Des passions tardives éclatèrent dans l’âme de celui qui se disait alors le seul philosophe qu’il y eût sur la terre, et lui préparèrent une destinée nouvelle et tragique, qui est devenue presque toute son histoire. Il y avait alors à Paris une jeune orpheline pleine d’esprit et de charmes, nièce de Fulbert, chanoine de Notre-Dame. Abailard trouva dans les dispositions de l’oncle et de la nièce un moyen de satisfaire la passion qu’Héloïse lui avait inspirée. Il proposa à Fulbert de le prendre en pension, sous prétexte qu’il aurait plus de temps pour l’instruction de son élève. L’attachement mutuel du maître et de l’écolière fixant l’attention du public, Fulbert voulut les séparer ; mais il n’était plus temps : Héloïse portait dans son sein le fruit de ses faiblesses. Abailard l’enleva, et la conduisit en Bretagne, où elle accoucha d’un fils qu’on nomma Astrolabe. Il fit alors proposer à Fulbert d’épouser Héloïse, pourvu que leur mariage demeurât secret.
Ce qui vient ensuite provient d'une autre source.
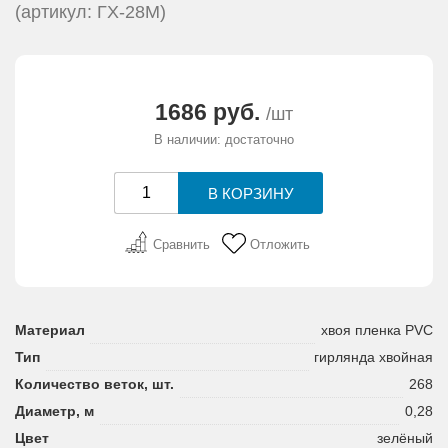
(артикул: ГХ-28М)
1686 руб.
/шт
В наличии: достаточно
Сравнить
Отложить
Материал
хвоя пленка PVC
Тип
гирлянда хвойная
Количество веток, шт.
268
Диаметр, м
0,28
Цвет
зелёный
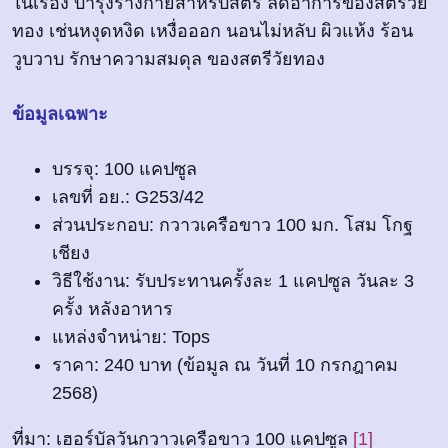
ในเรื่อง บำรุงร่างกายสำหรับสตรี ลดอาการของสตรีวัย
ทอง เช่นหงุดหงิด เหงื่อออก นอนไม่หลับ ผิวแห้ง ร้อน
วูบวาบ รักษาความสมดุล ของสตรีวัยทอง
ข้อมูลเฉพาะ
บรรจุ: 100 แคปซูล
เลขที่ อย.: G253/42
ส่วนประกอบ: กวาวเครือขาว 100 มก. โสม โกฐ
เชียง
วิธีใช้งาน: รับประทานครั้งละ 1 แคปซูล วันละ 3
ครั้ง หลังอาหาร
แหล่งจำหน่าย: Tops
ราคา: 240 บาท (ข้อมูล ณ วันที่ 10 กรกฎาคม
2568)
ที่มา: เฮอร์บัลวันกวาวเครือขาว 100 แคปซูล
[1]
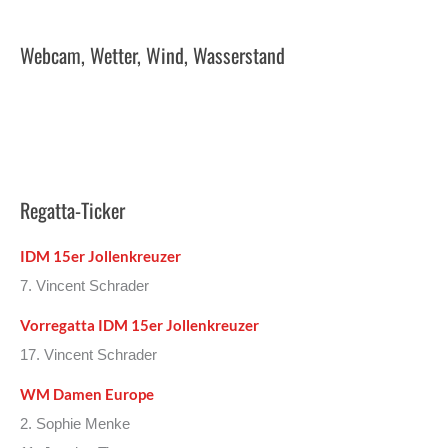
Webcam, Wetter, Wind, Wasserstand
Regatta-Ticker
IDM 15er Jollenkreuzer
7. Vincent Schrader
Vorregatta IDM 15er Jollenkreuzer
17. Vincent Schrader
WM Damen Europe
2. Sophie Menke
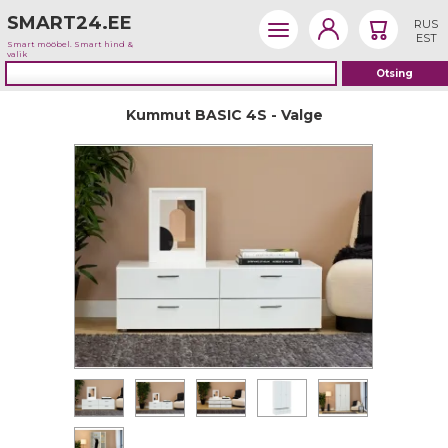
SMART24.EE
RUS
EST
Smart mööbel. Smart hind &
valik
Kummut BASIC 4S - Valge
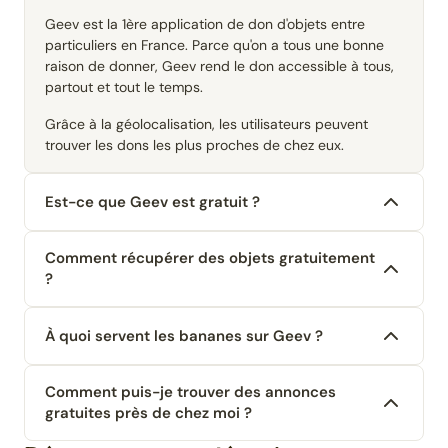
Geev est la 1ère application de don d'objets entre
particuliers en France. Parce qu'on a tous une bonne
raison de donner, Geev rend le don accessible à tous,
partout et tout le temps.
Grâce à la géolocalisation, les utilisateurs peuvent
trouver les dons les plus proches de chez eux.
Est-ce que Geev est gratuit ?
Comment récupérer des objets gratuitement
?
À quoi servent les bananes sur Geev ?
Comment puis-je trouver des annonces
gratuites près de chez moi ?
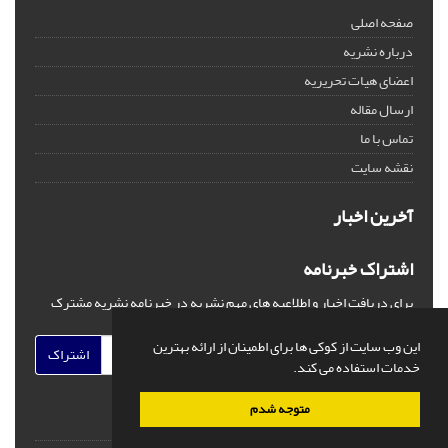
صفحه اصلی
درباره نشریه
اعضای هیات تحریریه
ارسال مقاله
تماس با ما
نقشه سایت
آخرین اخبار
اشتراک خبرنامه
برای دریافت اخبار و اطلاعیه های مهم نشریه در خبرنامه نشریه مشترک
شوید.
این وب سایت از کوکی ها برای اطمینان از ارائه بهترین
اشتراک
خدمات استفاده می کند.
متوجه شدم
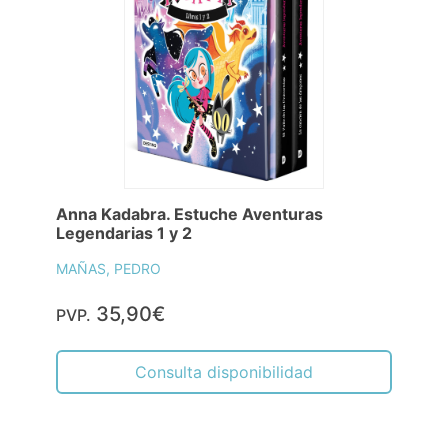
Anna Kadabra. Estuche Aventuras
Legendarias 1 y 2
MAÑAS, PEDRO
35,90€
PVP.
Consulta disponibilidad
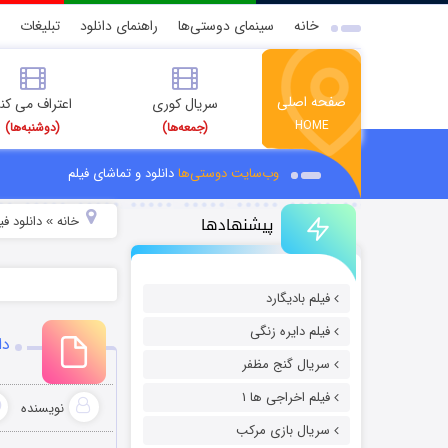
خانه
سینمای دوستی‌ها
راهنمای دانلود
تبلیغات
صفحه اصلی
سریال کوری
اعتراف می کن
HOME
(جمعه‌ها)
(دوشنبه‌ها)
وب‌سایت دوستی‌ها
دانلود و تماشای فیلم
پیشنهادها
خانه
دانلود ف
»
فیلم بادیگارد
فیلم دایره زنگی
دانل
سریال گنج مظفر
فیلم اخراجی ها ۱
نویسنده
سریال بازی مرکب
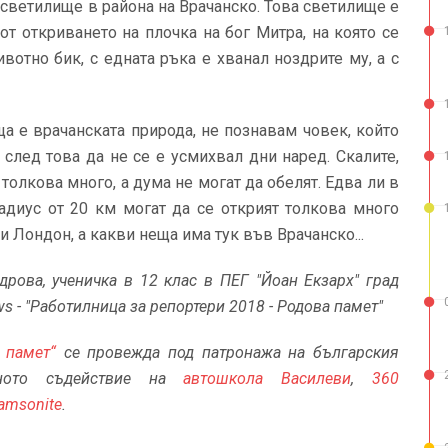
светилище в района на Врачанско. Това светилище е
от откриването на плочка на бог Митра, на която се
отно бик, с едната ръка е хванал ноздрите му, а с
а е врачанската природа, не познавам човек, който
 след това да не се е усмихвал дни наред. Скалите,
 толкова много, а дума не могат да обелят. Едва ли в
радиус от 20 км могат да се открият толкова много
и Лондон, а какви неща има тук във Врачанско...
дрова, ученичка в 12 клас в ПЕГ "Йоан Екзарх" град
s - "Работилница за репортери 2018 - Родова памет"
а памет“
се провежда под патронажа на българския
ото съдействие на
автошкола Василеви
,
360
amsonite
.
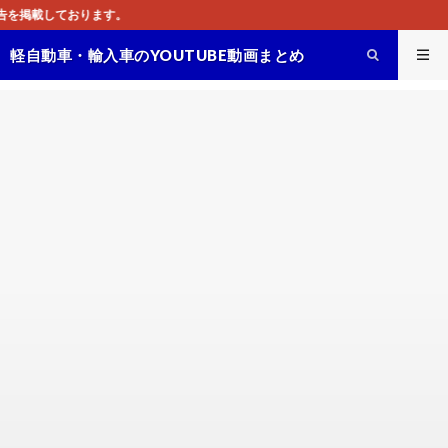
この
軽自動車・輸入車のYOUTUBE動画まとめ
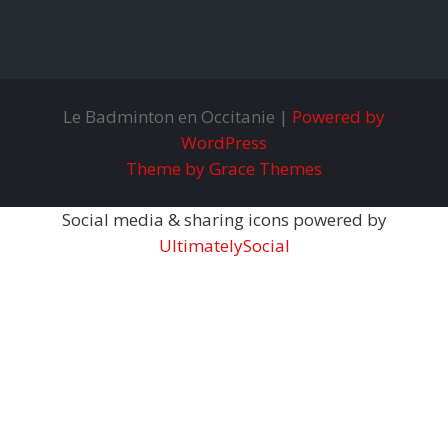
Le Badminton en Occitanie |
Powered by
WordPress
Theme by Grace Themes
Social media & sharing icons powered by
UltimatelySocial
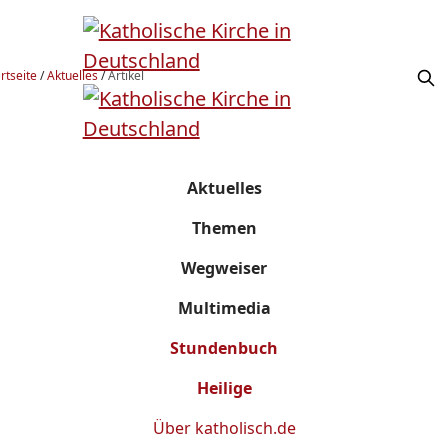
rtseite
/
Aktuelles
/
Artikel
Aktuelles
Themen
Wegweiser
Multimedia
Stundenbuch
Heilige
Über
katholisch.de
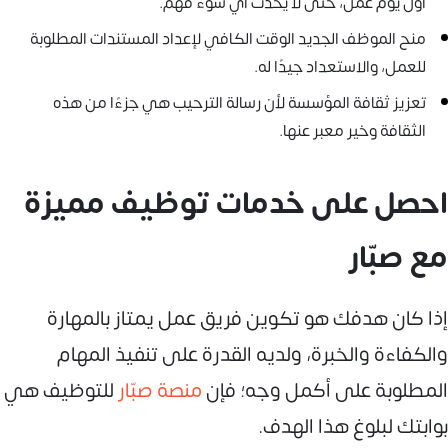
أول يوم عمل، حتى لا يحدث أي سوء فهم.
منح الموظف الجديد الوقت الكافي لإعداد المستندات المطلوبة
للعمل، والاستعداد جيدًا له.
تعزيز ثقافة المؤسسة لأن رسالة الترحيب هي جزءًا من هذه
الثقافة وخير معبر عنها.
احصل على خدمات توظيف مميزة
مع صبّار
إذا كان هدفك هو تكوين فريق عمل يمتاز بالمهارة
والكفاءة والخبرة، ولديه القدرة على تنفيذ المهام
المطلوبة على أكمل وجه؛ فإن
منصة صبّار
للتوظيف هي
بوابتك لبلوغ هذا الهدف.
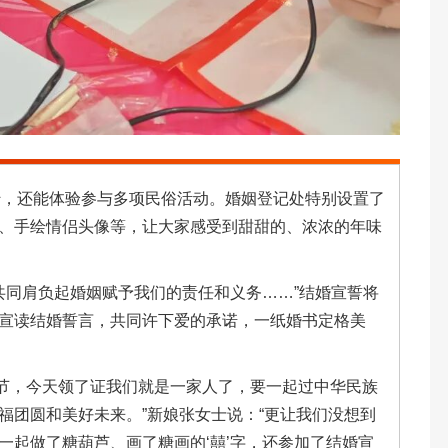
蜜，还能体验参与多项民俗活动。婚姻登记处特别设置了
、手绘情侣头像等，让大家感受到甜甜的、浓浓的年味
共同肩负起婚姻赋予我们的责任和义务……”结婚宣誓将
宣读结婚誓言，共同许下爱的承诺，一纸婚书定格美
节，今天领了证我们就是一家人了，要一起过中华民族
福团圆和美好未来。”新娘张女士说：“更让我们没想到
一起做了糖葫芦、画了糖画的‘囍’字，还参加了结婚宣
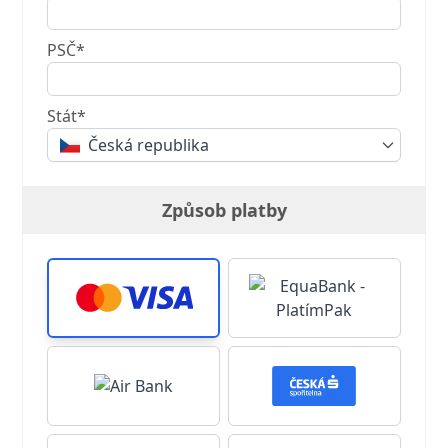
PSČ*
Stát*
Česká republika
Způsob platby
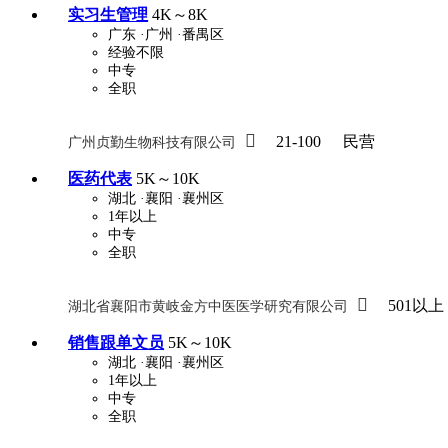
实习生管理
4K～8K
广东
·广州
·番禺区
经验不限
关怀与福利
中专
包住
全职
包吃
住房补贴
餐
定期团建
节日福利
班车接送
免息

21-100
民营
广州贞勤生物科技有限公司
解决户口
事业编制
弹性工作制
健
医药代表
5K～10K
湖北
·襄阳
·襄州区
员工旅游
高温补贴
生日福利
交通
1年以上
中专
全职

501以上
湖北省襄阳市黄岐金方中医医学研究有限公司
销售跟单文员
5K～10K
湖北
·襄阳
·襄州区
1年以上
中专
全职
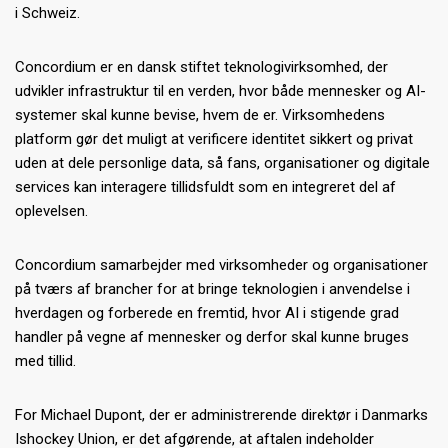
i Schweiz.
Concordium er en dansk stiftet teknologivirksomhed, der
udvikler infrastruktur til en verden, hvor både mennesker og AI-
systemer skal kunne bevise, hvem de er. Virksomhedens
platform gør det muligt at verificere identitet sikkert og privat
uden at dele personlige data, så fans, organisationer og digitale
services kan interagere tillidsfuldt som en integreret del af
oplevelsen.
Concordium samarbejder med virksomheder og organisationer
på tværs af brancher for at bringe teknologien i anvendelse i
hverdagen og forberede en fremtid, hvor AI i stigende grad
handler på vegne af mennesker og derfor skal kunne bruges
med tillid.
For Michael Dupont, der er administrerende direktør i Danmarks
Ishockey Union, er det afgørende, at aftalen indeholder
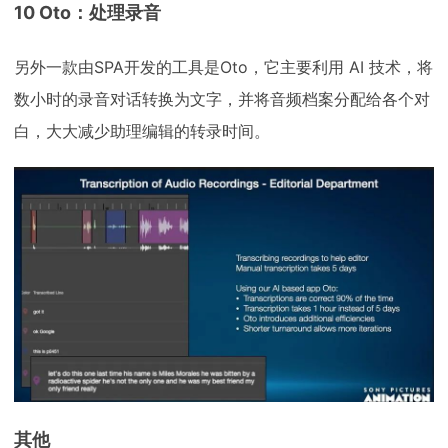
10 Oto：处理录音
另外一款由SPA开发的工具是Oto，它主要利用 AI 技术，将
数小时的录音对话转换为文字，并将音频档案分配给各个对
白，大大减少助理编辑的转录时间。
其他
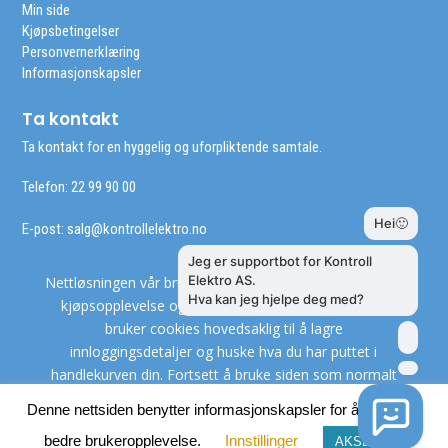
Min side
Kjøpsbetingelser
Personvernerklæring
Informasjonskapsler
Ta kontakt
Ta kontakt for en hyggelig og uforpliktende samtale.
Telefon: 22 99 90 00
E-post:
salg@kontrollelektro.no
Nettløsningen vår bruker cookies slik at du får en bedre
kjøpsopplevelse og vi kan yte deg bedre service. Vi
bruker cookies hovedsaklig til å lagre
innloggingsdetaljer og huske hva du har puttet i
handlekurven din. Fortsett å bruke siden som normalt
om du godtar dette.
Les mer
Denne nettsiden benytter informasjonskapsler for å gi deg en
bedre brukeropplevelse.
Innstillinger
AKSEPT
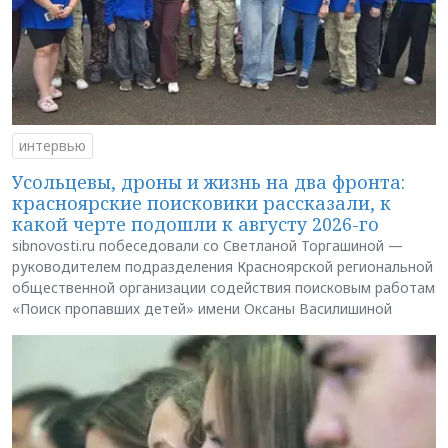
интервью
Усольцевы, дроны и жизнь на два фронта:
красноярские поисковики рассказали, к
какой черте подошли к августу 2026-го
sibnovosti.ru побеседовали со Светланой Торгашиной —
руководителем подразделения Красноярской региональной
общественной организации содействия поисковым работам
«Поиск пропавших детей» имени Оксаны Василишиной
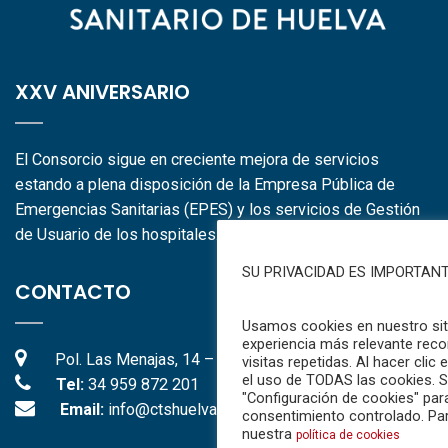
XXV ANIVERSARIO
El Consorcio sigue en creciente mejora de servicios
estando a plena disposición de la Empresa Pública de
Emergencias Sanitarias (EPES) y los servicios de Gestión
de Usuario de los hospitales.
SU PRIVACIDAD ES IMPORTAN
CONTACTO
Usamos cookies en nuestro siti
experiencia más relevante reco
Pol. Las Menajas, 14 – Parc
visitas repetidas. Al hacer clic
el uso de TODAS las cookies. S
Tel:
34 959 872 201
"Configuración de cookies" par
Email:
info@ctshuelva.es
consentimiento controlado. Pa
nuestra
política de cookies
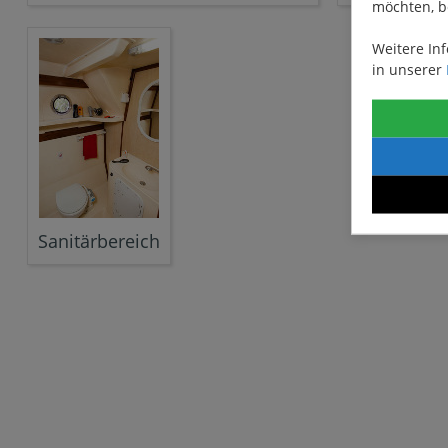
möchten, b
Weitere In
in unserer
Sanitärbereich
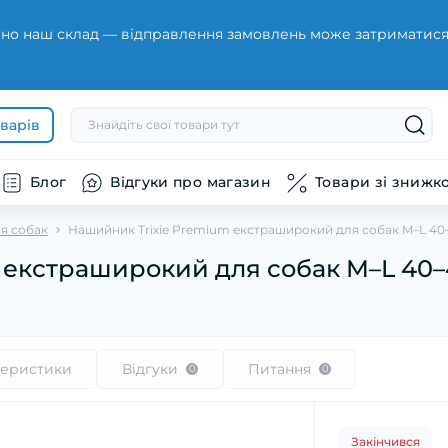
но наш склад — відправлення замовлень може затриматися н
оварів
Блог
Відгуки про магазин
Товари зі знижк
я собак
Нашийник Trixie Premium екстраширокий для собак M–L 40–
 екстраширокий для собак M–L 40–4
теристики
Відгуки
Питання
0
0
Закінчився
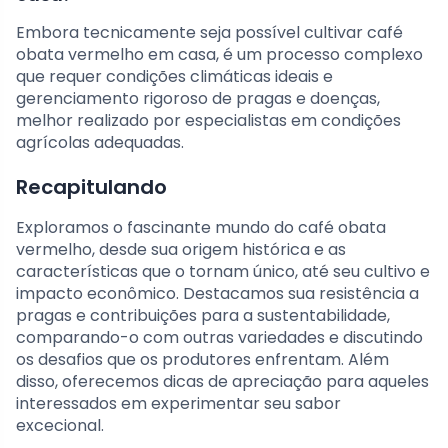
Embora tecnicamente seja possível cultivar café
obata vermelho em casa, é um processo complexo
que requer condições climáticas ideais e
gerenciamento rigoroso de pragas e doenças,
melhor realizado por especialistas em condições
agrícolas adequadas.
Recapitulando
Exploramos o fascinante mundo do café obata
vermelho, desde sua origem histórica e as
características que o tornam único, até seu cultivo e
impacto econômico. Destacamos sua resistência a
pragas e contribuições para a sustentabilidade,
comparando-o com outras variedades e discutindo
os desafios que os produtores enfrentam. Além
disso, oferecemos dicas de apreciação para aqueles
interessados em experimentar seu sabor
excecional.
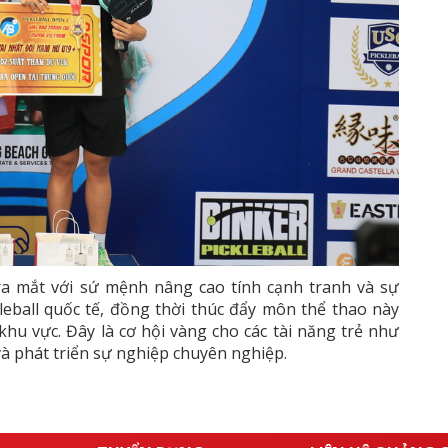
ra mắt với sứ mệnh nâng cao tính cạnh tranh và sự
leball quốc tế, đồng thời thúc đẩy môn thể thao này
hu vực. Đây là cơ hội vàng cho các tài năng trẻ như
à phát triển sự nghiệp chuyên nghiệp.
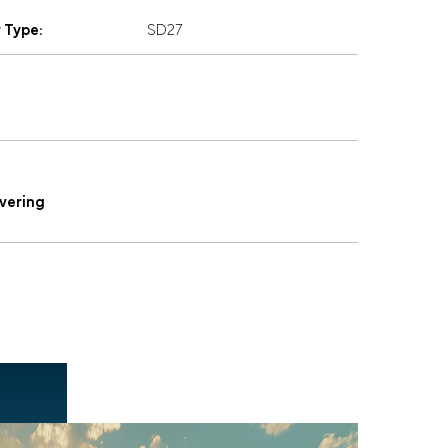
 Type:
SD27
vering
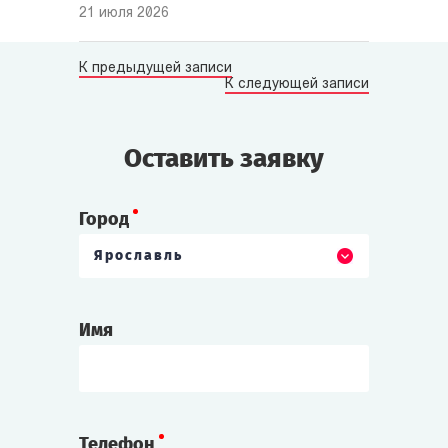
21 июля 2026
К предыдущей записи
К следующей записи
Оставить заявку
Город
Ярославль
Имя
Телефон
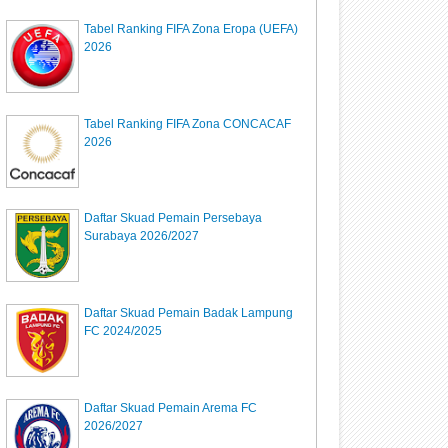
Tabel Ranking FIFA Zona Eropa (UEFA)
2026
Tabel Ranking FIFA Zona CONCACAF
2026
Daftar Skuad Pemain Persebaya
Surabaya 2026/2027
Daftar Skuad Pemain Badak Lampung
FC 2024/2025
Daftar Skuad Pemain Arema FC
2026/2027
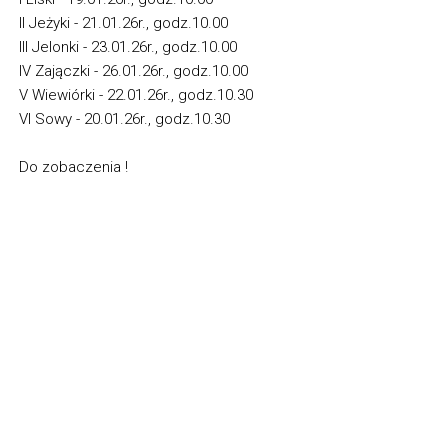
II Jeżyki - 21.01.26r., godz.10.00
III Jelonki - 23.01.26r., godz.10.00
IV Zajączki - 26.01.26r., godz.10.00
V Wiewiórki - 22.01.26r., godz.10.30
VI Sowy - 20.01.26r., godz.10.30
Do zobaczenia !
Les deux époux reçurent la bénédiction nuptiale ; mais l’oncle ne crut pas devoir faire un mystère d’une chose qui réparait l’honneur de sa nièce. Héloïse, à qui la gloire d’Abailard était plus précieuse que la sienne, nia leur union avec serment. Fulbert, irrité de cette conduite, la traita avec une rigueur extrême. Son époux la mit à l’abri

  1. M. Ch. de Rémusat, Abélard, t. I, p. 44, et M. Cousin, Introduction aux œuvres inédites d’Abélard.